# DRO's for a G0602



## purpleknif (Mar 31, 2016)

I'd like to fit a DRO to the cross slide on my G0602 . I'm not really happy with any of the mounting methods I have come up with , Has anyone here installed them on this lathe ?   Thanks.


----------



## Blogwitch (Apr 1, 2016)

It all depends on what type of system you want to install.

If it is the cheaper Igaging one, then there are a few hits if you do a search 'fitting dro to G0602 lathe'.
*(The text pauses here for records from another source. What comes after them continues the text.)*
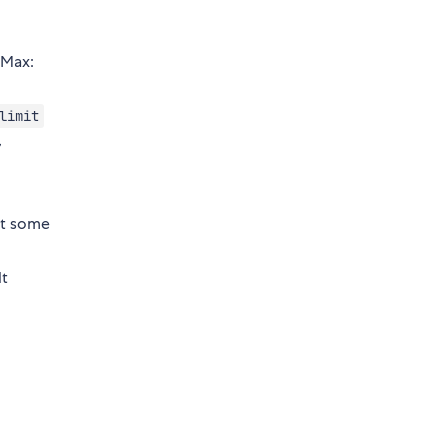
 Max:
limit
,
at some
lt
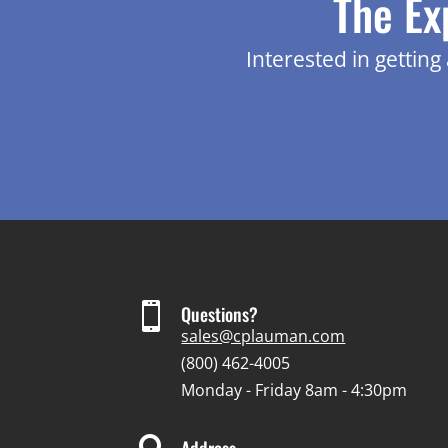
The Ex
Interested in gettin

Questions?
sales@cplauman.com
(800) 462-4005
Monday - Friday 8am - 4:30pm
Address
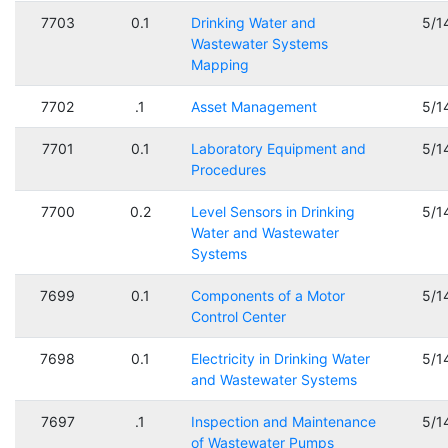
7703
0.1
Drinking Water and
5/1
Wastewater Systems
Mapping
7702
.1
Asset Management
5/1
7701
0.1
Laboratory Equipment and
5/1
Procedures
7700
0.2
Level Sensors in Drinking
5/1
Water and Wastewater
Systems
7699
0.1
Components of a Motor
5/1
Control Center
7698
0.1
Electricity in Drinking Water
5/1
and Wastewater Systems
7697
.1
Inspection and Maintenance
5/1
of Wastewater Pumps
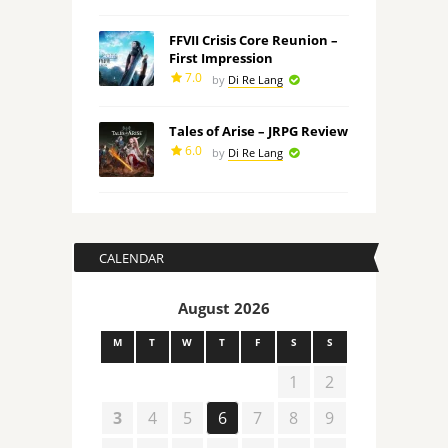
FFVII Crisis Core Reunion –
First Impression
7.0
by
Di Re Lang
Tales of Arise – JRPG Review
6.0
by
Di Re Lang
CALENDAR
August 2026
M
T
W
T
F
S
S
1
2
3
4
5
6
7
8
9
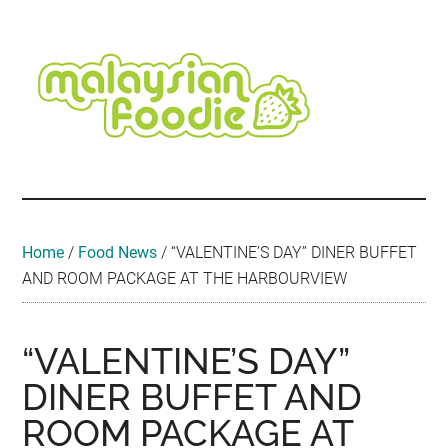
Skip
Skip
Skip
Skip
Skip
to
to
to
to
to
main
secondary
primary
secondary
footer
content
menu
sidebar
sidebar
Malaysian
Food
•
Foodie
Hotel
•
Home
/
Food News
/
“VALENTINE’S DAY” DINER BUFFET
Travel
AND ROOM PACKAGE AT THE HARBOURVIEW
•
Event
“VALENTINE’S DAY”
DINER BUFFET AND
ROOM PACKAGE AT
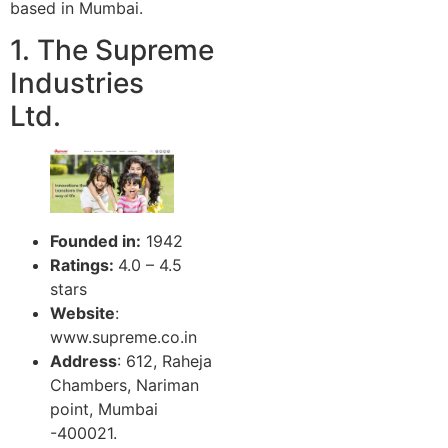
based in Mumbai.
1. The Supreme
Industries
Ltd.
Founded in:
1942
Ratings:
4.0 – 4.5
stars
Website
:
www.supreme.co.in
Address
: 612, Raheja
Chambers, Nariman
point, Mumbai
-400021.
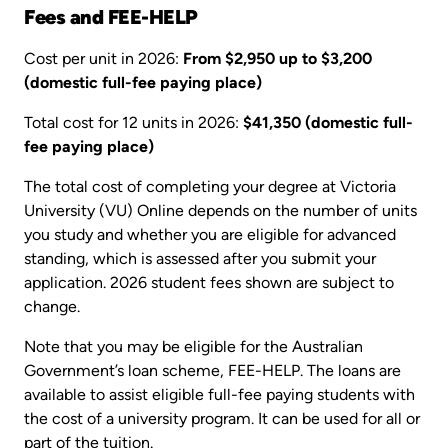
Fees and FEE-HELP
Cost per unit in 2026:
From $2,950 up to $3,200
(domestic full-fee paying place)
Total cost for 12 units in 2026:
$41,350 (domestic full-
fee paying place)
The total cost of completing your degree at Victoria
University (VU) Online depends on the number of units
you study and whether you are eligible for advanced
standing, which is assessed after you submit your
application. 2026 student fees shown are subject to
change.
Note that you may be eligible for the Australian
Government’s loan scheme, FEE-HELP. The loans are
available to assist eligible full-fee paying students with
the cost of a university program. It can be used for all or
part of the tuition.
If fitting a glass or magnetic scale, then there are ways and means to solve a few of the problems.

John


----------



## purpleknif (Apr 1, 2016)

Probably gonna go with the Igaging. Got them on my mill and they work very well . Price is a consideration also .  Thanks for the tip.


----------



## Nick Hulme (Apr 7, 2016)

This is how I fitted glass scales to my Myford Super 7

http://www.magic9designltd.com/fitting-a-myford-super-7-dro

My SINO DRO systems have been running continuous for 10 years on the mill and 8 years continuous on the lathe, I had to fit a £1 capacitor in the PSU on the mill display unit a couple of months ago. 

 - Nick


----------



## purpleknif (Apr 7, 2016)

Thanks Nick,  Haven't decided what route to take yet. Got a couple of other projects to do before I shut the lathe down. Once I get them om I'll post some pics.


----------